Turkish Archives of Pediatrics
Original Article

The Effect of “Unclassified” Blood Pressure Phenotypes on Left Ventricular Hypertrophy

1.

Division of Pediatric Nephrology and Rheumatology, Department of Pediatrics, İzmir Katip Çelebi University Faculty of Medicine, İzmir, Turkey

2.

Division of Nephrology, Department of Pediatrics, University of Health Sciences, İzmir Tepecik Training and Research Hospital, İzmir, Turkey

3.

Division of Cardiology, Department of Pediatrics, University of Health Sciences, İzmir Tepecik Training and Research Hospital, İzmir, Turkey

4.

Department of Pediatric Nephrology, University of Health Sciences, İzmir Tepecik Training and Research Hospital, İzmir, Turkey

5.

Department of Pediatric Nephrology, University of Health Sciences School of Medicine, İzmir, Turkey

6.

Division of Cardiology, Department of Pediatrics, İzmir Katip Çelebi University Faculty of Medicine, İzmir, Turkey

Turk Arch Pediatr 2024; 59: 43-48
DOI: 10.5152/TurkArchPediatr.2024.23109
Read: 746 Downloads: 310 Published: 02 January 2024

Objective: We aimed to evaluate the clinical significance of the “unclassified” blood pressure phenotypes on left ventricular hypertrophy in children.

Materials and Methods: All children evaluated with ambulatory blood pressure monitoring in the pediatric nephrology department between October 2018 and January 2021 were included in the study. Prehypertension, normotensive, white coat hypertension, masked hypertension, ambulatory hypertension groups and 2 other groups including increased blood pressure load, normal ambulatory blood pressure measurements, but normal (unclassified group 1) or high (unclassified group 2) office blood pressure measurements were defined according to the American Heart Association 2014 statement. Left ventricular mass index, left ventricular mass index/95 percentile values, and left ventricular hypertrophy ratios were compared between the groups separately to establish the influence of the unclassified cases.
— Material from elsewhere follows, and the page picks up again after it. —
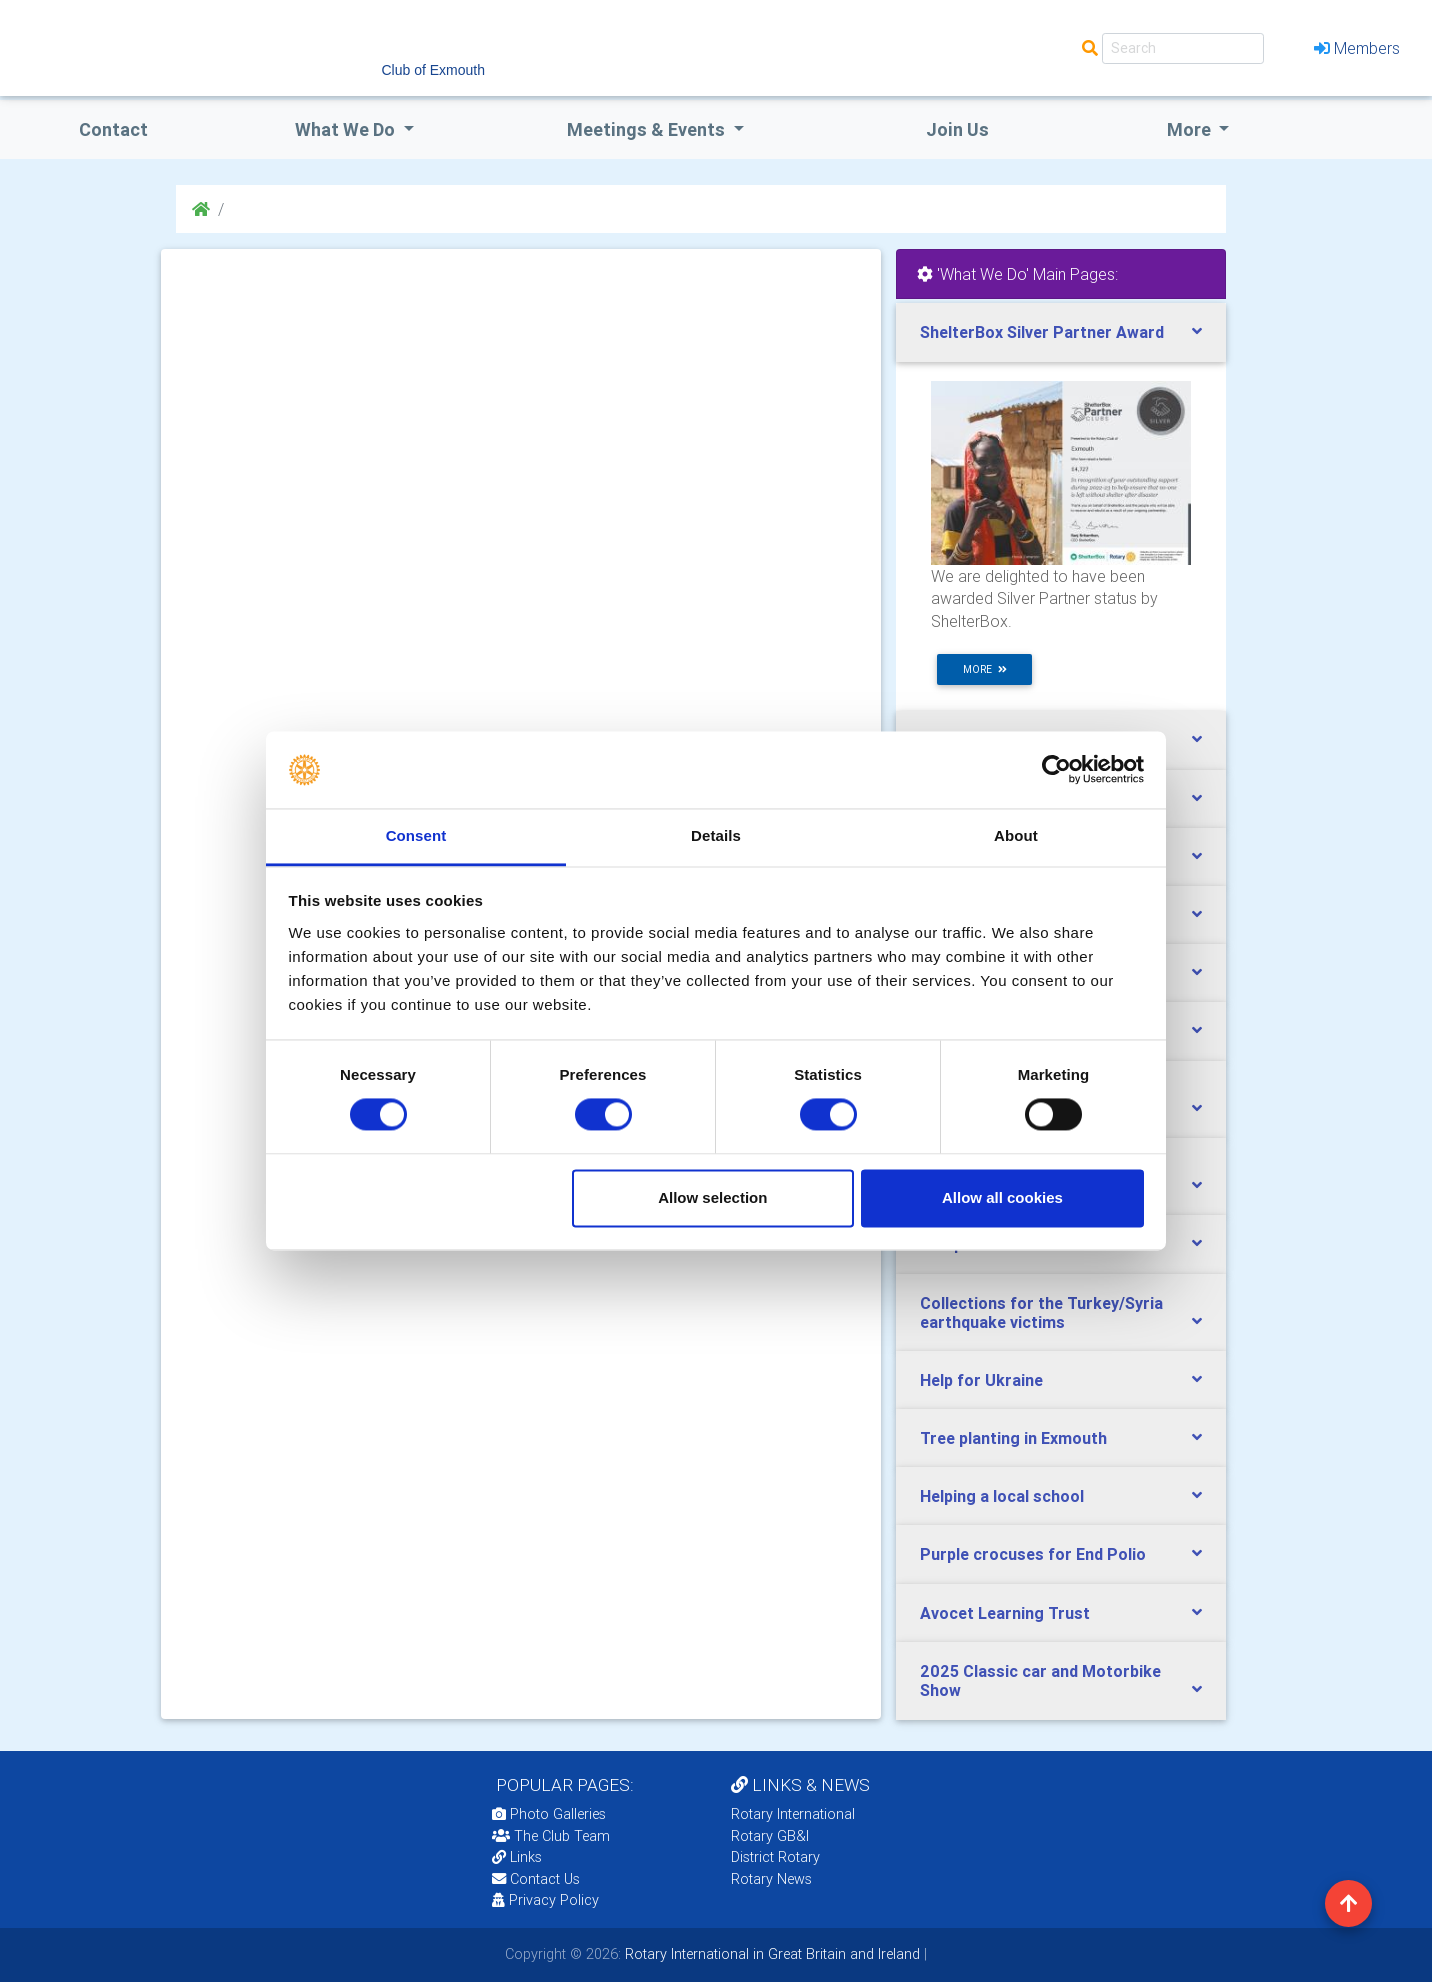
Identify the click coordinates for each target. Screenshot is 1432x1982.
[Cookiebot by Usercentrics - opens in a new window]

Results: A total of 497 children were included. There were 52 cases in normotensive, 47 cases in unclassified group 1, 50 cases in masked hypertension, 79 cases in white coat hypertension, 104 cases in unclassified group 2, and 165 cases in the ambulatory hypertension group. Left ventricular mass index/95 percentile and left ventricular hypertrophy in masked hypertension were significantly higher than normotensive but similar between normotensive and unclassified group 1 groups. Left ventricular hypertrophy was significantly higher in the ambulatory hypertension group compared to white coat hypertension, and similar between white coat hypertension and unclassified group 2 groups.

Conclusion: Independent of age, we have found that interpretation of blood pressure load not only has a limited predictable effect on left ventricular hypertrophy but also causes a large group of patients to be unclassified.

Cite this article as: Kasap-Demir B, Başaran C, Demircan T, et al. The effect of “unclassified” blood pressure phenotypes on left ventricular hypertrophy. Turk Arch Pediatr. 2024;59(1):43-48.